Charity Design

I left my job in TV back in 2013.

Thanks to the sale of my book, Wide-Open World, I’ve been able to live without a steady paycheck since then, while also helping my kids through college and re-prioritizing my life.

Really, it’s been an amazing four years.

After visiting The Good Shepherd Agricultural Mission, a large orphanage in North India, I fell in love with the kids I met there and started learning more about the orphan crisis in the world today. I visited good and terrible organizations across India and Africa. I met thousands of these children face to face.

Wanting to dive deeper, I launched New Orphan Age, advocating for various causes I believe in, building schools and new hostels, collectively fundraising for both large and small campaigns worth more than two million dollars! Today, I spend the bulk of my creative time and energy working for orphan projects all across the world, and it feels like what I was meant to do.

It doesn’t pay well, but the satisfaction level is off the chart.

Still, as my money supply begins to dip, it does bring up a nagging question: How do you continue to do the vital, low or no-pay work you love in a world that costs money?

Photo by The Archibald Project

Clifton Shipway, my friend and the Deputy Director of the GSAM, has a similar challenge. He helps runs an orphanage and is concerned with the daily welfare of seventy-five abandoned children and a large staff. He also has a wife and three young boys of his own. As a talented computer programmer, he could be working in the private sector making plenty of money. But instead, he’s giving his time in service to these kids. He takes no salary for his effort.

But again: Short of the kindness of friends and supporters, how do you take a family trip from time to time? Or buy a new motorcycle? Or buy much of anything without money in the bank?

All of this wondering has led Clifton and I to launch a new project this week that we’re calling Charity Design.

Essentially, it’s a web development/video production company—but really it’s more than that. While there are lots of amazing design companies out there, we are the only one that we know of dedicated to improving the lives of orphaned children.

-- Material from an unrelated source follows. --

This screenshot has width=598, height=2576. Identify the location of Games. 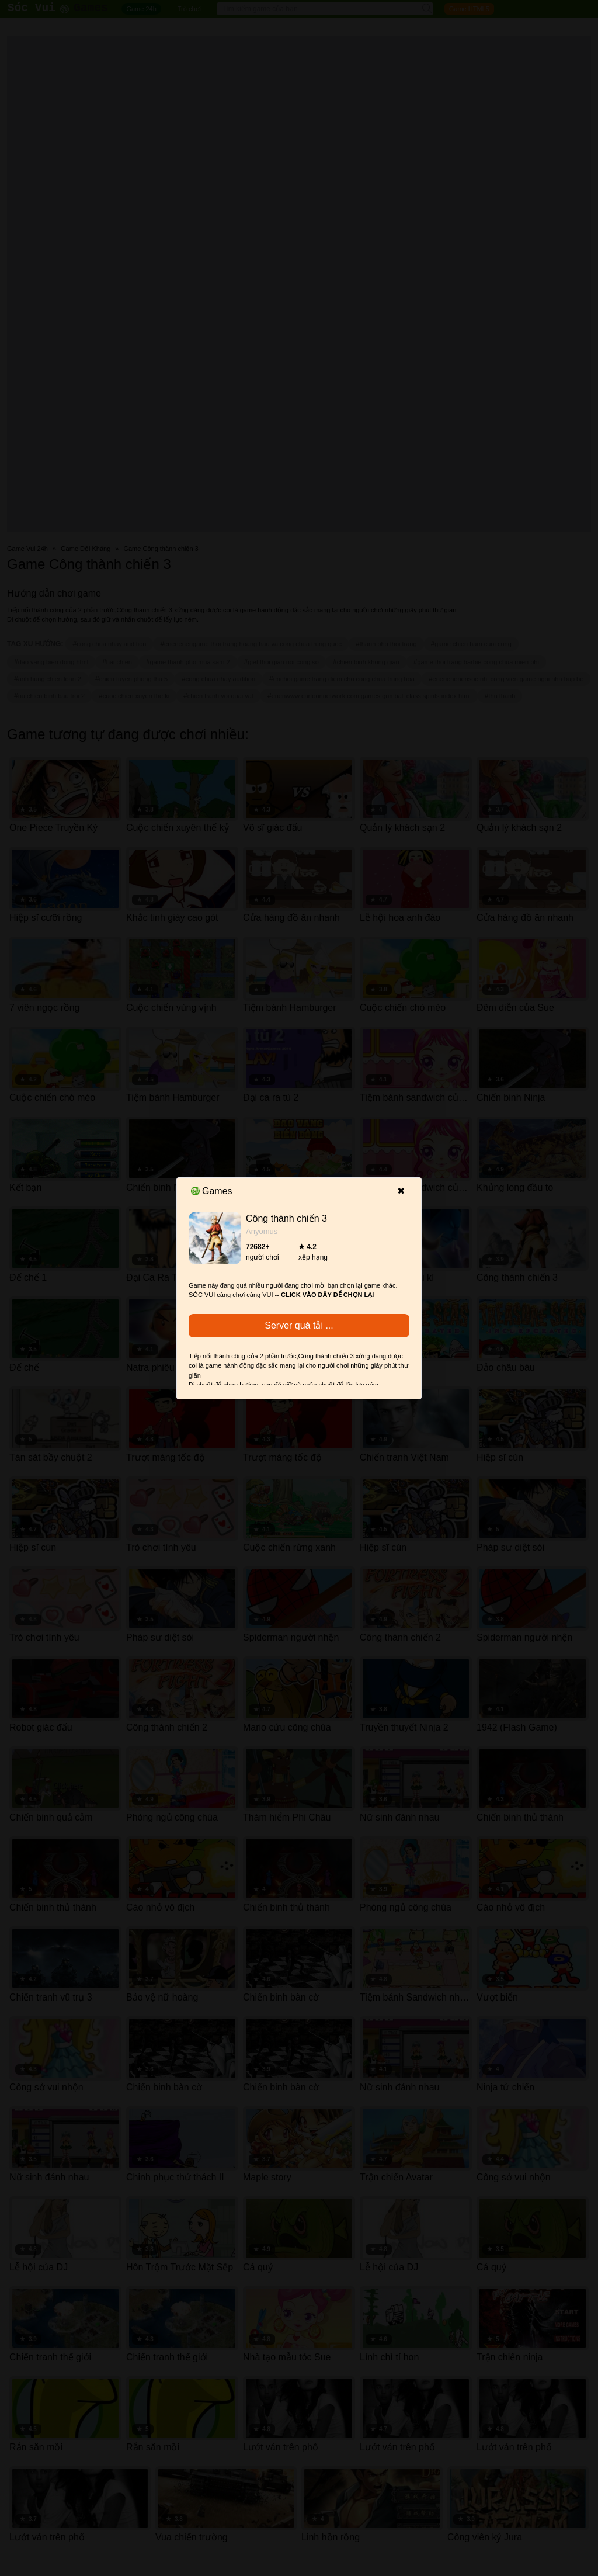 (211, 1191).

It’s like spaghetti sauce in a way. When I walk into the grocery story, I see dozens of different brands on the shelf, all basically the same and all promising to make my otherwise bland pasta taste better. But I always choose Newman’s Own. And why is that? Because they give 100% of their net profits to fund charitable work. So long as the sauce is tasty (which it is), I’d rather my money go to do some good in the world than simply make some food conglomerate a little richer.

We’re hoping a bit of this logic works for Charity Design.

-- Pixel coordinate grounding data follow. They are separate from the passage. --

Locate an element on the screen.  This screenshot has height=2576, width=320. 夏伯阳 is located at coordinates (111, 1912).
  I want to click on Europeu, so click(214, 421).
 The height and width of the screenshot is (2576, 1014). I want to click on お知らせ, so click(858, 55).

After twenty years of practice in the writing, production and marketing world for me, and vast coding and design skill for Clifton, we’re teaming up to see what we can do. If you or someone you know might be looking for web or production work, please let us know. Here’s the site. Take a look.

As our new website says, “Through Charity Design we use our talents and experience for a limited number of awesome clients, keep prices low, earn what we need, and keep striving every day to make life better for as many orphans as possible. We help you. You help us. And indirectly, we both help the children who so desperately need us all.”

  • Natalie Graham
    Posted at 14:21h, 14 March

    Very cool, John. I hope you quickly have the enviable dilemma of picking your short-list of accounts from a deluge of possible clients. I didn’t realize that Clifton was a IT’er like me!

    I also enjoyed this post because I got to see both of you in the pics – usually it’s you or Clifton taking the pictures so we don’t get the treat of seeing your mugs in the posts very frequently! 😀

    Blessings to all over at GSAM. I hope Rick’s recovery is continuing to make progress and the frequency and severity of his pain lessens each day..

  • Betsy Pearson
    Posted at 00:43h, 15 March

    John, thanks for launching this new venture with your friend Clifton. You are both doing God’s work in the world! Blessings on this great work!


  • Ana Katsuya
    Posted at 06:41h, 16 March

    Hi John,
    This is an amazing project!
    I wish you and Clifton much luck and success.
    I’ll keep an eye out for potential clients.